Be Open to Opportunity
After 25 years in the same local chain, my wife, Denise, was offered an opportunity to open and manage a retail pharmacy in a health system. There was great comfort in what she had been doing for 25 years; she knew her patients and staff well, but didn’t want to pass on this opportunity. To the amazement of everyone (including her husband) she signed on with the health system and did an excellent job. Four years ago, Denise was asked if she knew a pharmacist who might be interested in a clinical opportunity: a paid position with Center Volunteers in Medicine (CVIM), which takes care of the underserved.

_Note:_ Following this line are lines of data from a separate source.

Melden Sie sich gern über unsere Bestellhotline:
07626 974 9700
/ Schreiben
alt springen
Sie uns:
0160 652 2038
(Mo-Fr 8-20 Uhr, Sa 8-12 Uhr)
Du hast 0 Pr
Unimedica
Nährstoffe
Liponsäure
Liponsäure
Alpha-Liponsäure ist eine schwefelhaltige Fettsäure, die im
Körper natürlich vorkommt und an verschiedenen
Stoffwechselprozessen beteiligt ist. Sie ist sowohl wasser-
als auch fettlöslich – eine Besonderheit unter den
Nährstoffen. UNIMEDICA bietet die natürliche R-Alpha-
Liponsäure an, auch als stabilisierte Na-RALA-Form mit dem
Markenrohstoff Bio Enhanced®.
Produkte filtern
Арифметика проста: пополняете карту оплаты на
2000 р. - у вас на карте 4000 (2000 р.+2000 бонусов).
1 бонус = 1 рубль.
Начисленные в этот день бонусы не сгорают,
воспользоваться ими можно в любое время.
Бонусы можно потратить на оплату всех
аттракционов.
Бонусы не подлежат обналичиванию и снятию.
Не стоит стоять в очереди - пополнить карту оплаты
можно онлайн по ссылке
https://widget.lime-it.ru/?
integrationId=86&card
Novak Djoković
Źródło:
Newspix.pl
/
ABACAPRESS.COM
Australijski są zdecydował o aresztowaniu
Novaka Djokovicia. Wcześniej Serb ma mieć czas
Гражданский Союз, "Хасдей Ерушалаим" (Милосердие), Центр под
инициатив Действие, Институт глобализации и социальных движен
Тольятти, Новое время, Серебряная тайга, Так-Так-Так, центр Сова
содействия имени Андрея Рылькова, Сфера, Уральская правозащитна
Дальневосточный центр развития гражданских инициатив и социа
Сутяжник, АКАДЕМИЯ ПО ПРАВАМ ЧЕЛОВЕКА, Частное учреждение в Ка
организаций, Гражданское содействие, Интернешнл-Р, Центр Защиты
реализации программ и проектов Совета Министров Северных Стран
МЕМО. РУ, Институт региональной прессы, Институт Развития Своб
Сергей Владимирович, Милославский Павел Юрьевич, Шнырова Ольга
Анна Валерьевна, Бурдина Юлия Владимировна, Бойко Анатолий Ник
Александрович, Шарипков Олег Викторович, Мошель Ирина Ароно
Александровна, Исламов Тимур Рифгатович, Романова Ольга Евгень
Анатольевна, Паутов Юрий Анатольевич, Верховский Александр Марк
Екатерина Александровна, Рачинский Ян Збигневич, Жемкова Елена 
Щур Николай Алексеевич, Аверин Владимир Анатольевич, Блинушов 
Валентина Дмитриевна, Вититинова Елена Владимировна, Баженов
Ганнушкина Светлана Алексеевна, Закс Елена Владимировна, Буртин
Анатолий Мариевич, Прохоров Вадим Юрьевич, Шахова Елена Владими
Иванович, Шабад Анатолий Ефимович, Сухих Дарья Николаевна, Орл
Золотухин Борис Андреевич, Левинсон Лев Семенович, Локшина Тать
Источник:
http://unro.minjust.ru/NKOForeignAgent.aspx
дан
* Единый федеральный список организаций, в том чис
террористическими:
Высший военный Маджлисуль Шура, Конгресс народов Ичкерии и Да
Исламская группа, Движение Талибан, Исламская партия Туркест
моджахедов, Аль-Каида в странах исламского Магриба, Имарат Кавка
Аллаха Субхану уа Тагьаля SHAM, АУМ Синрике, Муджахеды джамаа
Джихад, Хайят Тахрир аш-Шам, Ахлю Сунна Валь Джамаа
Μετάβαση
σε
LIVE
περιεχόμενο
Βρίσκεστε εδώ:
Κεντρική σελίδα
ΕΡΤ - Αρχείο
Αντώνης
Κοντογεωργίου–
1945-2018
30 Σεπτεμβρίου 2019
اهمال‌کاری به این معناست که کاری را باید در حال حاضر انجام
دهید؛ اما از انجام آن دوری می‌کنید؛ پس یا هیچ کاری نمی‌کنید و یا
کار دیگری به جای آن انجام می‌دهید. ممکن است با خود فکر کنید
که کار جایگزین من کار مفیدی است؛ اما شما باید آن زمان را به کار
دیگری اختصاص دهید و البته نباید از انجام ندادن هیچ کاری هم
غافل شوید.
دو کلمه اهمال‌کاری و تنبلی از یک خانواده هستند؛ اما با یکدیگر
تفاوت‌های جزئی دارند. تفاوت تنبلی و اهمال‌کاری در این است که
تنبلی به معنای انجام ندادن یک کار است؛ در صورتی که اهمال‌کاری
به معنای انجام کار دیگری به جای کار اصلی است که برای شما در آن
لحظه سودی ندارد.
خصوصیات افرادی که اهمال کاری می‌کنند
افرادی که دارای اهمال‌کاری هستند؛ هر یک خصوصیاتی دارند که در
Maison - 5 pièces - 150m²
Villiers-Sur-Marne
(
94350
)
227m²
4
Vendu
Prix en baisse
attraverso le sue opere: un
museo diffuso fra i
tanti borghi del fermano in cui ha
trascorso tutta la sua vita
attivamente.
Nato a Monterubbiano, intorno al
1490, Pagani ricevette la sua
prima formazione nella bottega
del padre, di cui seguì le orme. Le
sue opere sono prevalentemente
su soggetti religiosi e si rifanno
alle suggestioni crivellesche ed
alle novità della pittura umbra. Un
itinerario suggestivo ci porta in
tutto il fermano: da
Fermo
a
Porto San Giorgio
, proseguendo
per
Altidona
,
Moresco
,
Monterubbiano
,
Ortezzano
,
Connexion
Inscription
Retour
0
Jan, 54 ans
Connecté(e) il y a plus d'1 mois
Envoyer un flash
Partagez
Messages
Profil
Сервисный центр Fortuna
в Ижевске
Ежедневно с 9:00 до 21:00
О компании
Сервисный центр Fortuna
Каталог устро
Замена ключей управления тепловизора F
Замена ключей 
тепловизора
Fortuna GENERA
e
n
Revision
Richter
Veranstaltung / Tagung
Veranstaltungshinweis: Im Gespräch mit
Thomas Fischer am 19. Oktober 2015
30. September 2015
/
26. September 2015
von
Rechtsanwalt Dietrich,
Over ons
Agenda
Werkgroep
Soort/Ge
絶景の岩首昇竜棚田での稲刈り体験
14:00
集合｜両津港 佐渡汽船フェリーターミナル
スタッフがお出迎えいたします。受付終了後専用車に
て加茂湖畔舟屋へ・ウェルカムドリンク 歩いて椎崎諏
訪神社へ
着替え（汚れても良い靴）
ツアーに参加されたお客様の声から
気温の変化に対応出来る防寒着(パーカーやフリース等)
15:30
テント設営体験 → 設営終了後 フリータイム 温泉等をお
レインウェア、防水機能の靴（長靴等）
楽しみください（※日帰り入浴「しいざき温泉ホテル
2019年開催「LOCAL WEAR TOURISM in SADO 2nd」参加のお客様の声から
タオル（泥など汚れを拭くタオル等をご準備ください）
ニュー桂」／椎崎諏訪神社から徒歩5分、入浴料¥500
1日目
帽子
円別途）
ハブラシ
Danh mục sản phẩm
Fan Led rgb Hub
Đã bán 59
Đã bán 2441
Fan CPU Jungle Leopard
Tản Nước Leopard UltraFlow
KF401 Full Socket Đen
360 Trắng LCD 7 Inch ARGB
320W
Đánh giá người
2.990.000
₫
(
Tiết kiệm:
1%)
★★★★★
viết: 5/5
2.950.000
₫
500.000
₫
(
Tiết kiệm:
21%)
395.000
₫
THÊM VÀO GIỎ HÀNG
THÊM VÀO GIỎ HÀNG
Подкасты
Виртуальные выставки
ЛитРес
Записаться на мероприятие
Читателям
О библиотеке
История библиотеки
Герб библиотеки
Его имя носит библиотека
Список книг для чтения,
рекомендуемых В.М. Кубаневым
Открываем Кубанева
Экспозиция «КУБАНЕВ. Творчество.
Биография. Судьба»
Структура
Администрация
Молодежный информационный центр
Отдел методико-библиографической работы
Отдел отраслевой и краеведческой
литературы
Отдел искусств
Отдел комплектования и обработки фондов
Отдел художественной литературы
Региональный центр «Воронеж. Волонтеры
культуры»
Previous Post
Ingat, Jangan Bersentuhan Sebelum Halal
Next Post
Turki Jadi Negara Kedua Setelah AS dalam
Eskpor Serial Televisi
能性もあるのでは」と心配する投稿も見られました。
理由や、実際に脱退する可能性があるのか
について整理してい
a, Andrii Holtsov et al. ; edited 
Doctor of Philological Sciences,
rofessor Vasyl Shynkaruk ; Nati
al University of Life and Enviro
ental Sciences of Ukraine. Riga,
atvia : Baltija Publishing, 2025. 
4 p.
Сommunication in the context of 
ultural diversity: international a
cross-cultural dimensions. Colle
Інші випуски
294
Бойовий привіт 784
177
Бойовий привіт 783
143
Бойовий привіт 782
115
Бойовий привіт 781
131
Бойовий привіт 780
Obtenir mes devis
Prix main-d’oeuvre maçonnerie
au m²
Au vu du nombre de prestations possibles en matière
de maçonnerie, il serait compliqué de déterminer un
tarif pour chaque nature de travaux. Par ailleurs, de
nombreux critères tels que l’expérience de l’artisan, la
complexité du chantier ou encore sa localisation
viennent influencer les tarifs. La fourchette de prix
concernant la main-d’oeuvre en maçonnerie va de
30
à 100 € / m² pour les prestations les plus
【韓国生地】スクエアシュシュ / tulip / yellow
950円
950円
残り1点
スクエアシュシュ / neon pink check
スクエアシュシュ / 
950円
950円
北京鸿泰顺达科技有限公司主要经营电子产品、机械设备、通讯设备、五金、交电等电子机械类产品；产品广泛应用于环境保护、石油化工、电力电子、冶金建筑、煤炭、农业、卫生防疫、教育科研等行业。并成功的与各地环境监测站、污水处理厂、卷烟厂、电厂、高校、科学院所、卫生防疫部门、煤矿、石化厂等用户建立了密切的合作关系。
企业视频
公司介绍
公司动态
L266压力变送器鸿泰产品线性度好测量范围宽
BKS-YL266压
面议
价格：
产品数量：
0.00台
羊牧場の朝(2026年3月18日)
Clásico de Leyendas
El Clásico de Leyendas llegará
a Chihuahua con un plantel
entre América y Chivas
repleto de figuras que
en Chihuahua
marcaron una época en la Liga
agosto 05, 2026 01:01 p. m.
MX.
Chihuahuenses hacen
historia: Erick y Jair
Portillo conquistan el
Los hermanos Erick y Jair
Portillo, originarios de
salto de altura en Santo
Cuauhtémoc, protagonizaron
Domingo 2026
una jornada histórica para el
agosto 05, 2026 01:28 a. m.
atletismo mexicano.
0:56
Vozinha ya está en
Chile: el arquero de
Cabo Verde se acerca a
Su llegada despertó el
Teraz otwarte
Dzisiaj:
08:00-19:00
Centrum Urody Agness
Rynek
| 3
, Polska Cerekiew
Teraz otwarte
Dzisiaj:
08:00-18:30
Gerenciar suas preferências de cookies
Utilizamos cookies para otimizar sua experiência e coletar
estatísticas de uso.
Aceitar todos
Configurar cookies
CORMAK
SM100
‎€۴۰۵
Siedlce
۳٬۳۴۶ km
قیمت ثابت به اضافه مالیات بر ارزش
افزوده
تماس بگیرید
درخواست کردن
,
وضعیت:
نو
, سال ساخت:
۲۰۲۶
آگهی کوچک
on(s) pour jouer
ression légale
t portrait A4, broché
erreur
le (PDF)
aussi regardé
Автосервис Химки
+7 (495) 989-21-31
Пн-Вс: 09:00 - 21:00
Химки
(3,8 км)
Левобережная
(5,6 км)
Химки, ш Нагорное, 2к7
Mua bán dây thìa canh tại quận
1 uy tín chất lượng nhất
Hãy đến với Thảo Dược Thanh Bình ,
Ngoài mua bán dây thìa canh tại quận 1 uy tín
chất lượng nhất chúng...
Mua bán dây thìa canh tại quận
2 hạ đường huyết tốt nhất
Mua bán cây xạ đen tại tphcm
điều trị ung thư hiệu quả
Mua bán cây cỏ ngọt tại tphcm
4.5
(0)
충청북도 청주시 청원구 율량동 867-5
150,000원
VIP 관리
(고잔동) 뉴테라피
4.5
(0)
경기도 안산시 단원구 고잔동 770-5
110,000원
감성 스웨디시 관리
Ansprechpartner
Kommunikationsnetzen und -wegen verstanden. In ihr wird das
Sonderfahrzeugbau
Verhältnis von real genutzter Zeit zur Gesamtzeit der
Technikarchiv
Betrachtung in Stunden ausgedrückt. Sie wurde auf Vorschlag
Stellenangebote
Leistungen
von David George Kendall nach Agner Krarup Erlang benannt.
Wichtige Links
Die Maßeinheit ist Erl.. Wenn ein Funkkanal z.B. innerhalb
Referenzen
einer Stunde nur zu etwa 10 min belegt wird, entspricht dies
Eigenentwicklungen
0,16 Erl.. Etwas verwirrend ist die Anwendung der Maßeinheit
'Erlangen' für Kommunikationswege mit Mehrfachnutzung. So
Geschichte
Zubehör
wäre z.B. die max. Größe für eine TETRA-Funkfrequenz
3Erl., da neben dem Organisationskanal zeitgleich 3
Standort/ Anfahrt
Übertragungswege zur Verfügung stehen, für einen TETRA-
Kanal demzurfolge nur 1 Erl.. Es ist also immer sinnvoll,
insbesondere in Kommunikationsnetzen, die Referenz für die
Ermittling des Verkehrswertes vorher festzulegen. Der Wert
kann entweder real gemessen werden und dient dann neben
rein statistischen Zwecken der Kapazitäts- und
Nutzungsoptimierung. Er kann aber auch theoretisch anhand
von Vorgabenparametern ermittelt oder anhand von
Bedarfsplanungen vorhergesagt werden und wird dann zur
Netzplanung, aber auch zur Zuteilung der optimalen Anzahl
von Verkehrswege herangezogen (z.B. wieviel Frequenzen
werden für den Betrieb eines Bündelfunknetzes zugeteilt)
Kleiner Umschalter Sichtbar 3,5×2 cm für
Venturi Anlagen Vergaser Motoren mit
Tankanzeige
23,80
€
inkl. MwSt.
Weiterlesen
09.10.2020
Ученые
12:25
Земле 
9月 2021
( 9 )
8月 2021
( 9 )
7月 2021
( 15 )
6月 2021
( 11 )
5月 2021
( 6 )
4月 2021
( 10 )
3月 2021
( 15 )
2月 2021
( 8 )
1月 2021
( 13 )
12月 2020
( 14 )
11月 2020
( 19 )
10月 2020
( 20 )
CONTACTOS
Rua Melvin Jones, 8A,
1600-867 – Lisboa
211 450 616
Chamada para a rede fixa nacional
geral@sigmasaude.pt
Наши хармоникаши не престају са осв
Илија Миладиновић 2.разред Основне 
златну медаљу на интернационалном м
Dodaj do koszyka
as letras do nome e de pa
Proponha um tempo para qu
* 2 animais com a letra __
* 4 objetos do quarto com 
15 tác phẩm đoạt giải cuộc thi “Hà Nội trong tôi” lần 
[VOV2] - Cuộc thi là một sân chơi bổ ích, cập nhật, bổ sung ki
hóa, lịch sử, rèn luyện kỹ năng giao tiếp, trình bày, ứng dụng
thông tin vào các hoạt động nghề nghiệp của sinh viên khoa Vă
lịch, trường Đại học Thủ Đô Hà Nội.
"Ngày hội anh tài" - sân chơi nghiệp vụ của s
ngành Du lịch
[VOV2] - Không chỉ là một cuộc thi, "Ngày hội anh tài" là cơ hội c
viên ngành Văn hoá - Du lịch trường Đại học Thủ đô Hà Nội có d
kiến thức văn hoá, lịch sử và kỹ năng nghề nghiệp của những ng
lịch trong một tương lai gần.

Denise took that job and now works 18 hours a week with CVIM and one day a week at the health system. She does intense patient counseling at CVIM, where she got life-sustaining drugs for a patient from oversees, started a patient who only spoke Russian on Lantus, and has helped several Hispanic people with minimal English-speaking abilities. She coordinates hospital discharge med lists with drugs she can get free for patients. She makes a huge impact on every patient who walks into that clinic, along with the physicians who volunteer there. She has one of the most rewarding careers of any pharmacist I know. She has taken in stride the changes in this profession much to her benefit.
Today, everyone worries about market saturation of pharmacists and the availability of jobs. Talking to health system pharmacist managers, I’ve learned there are plenty of pharmacist positions they have trouble filling.
Remember: Your license hangs on the wall by a nail. Go find a nail that will make you and your license happy. It will be “uncomfortable at first, but after a while, it will feel so good.”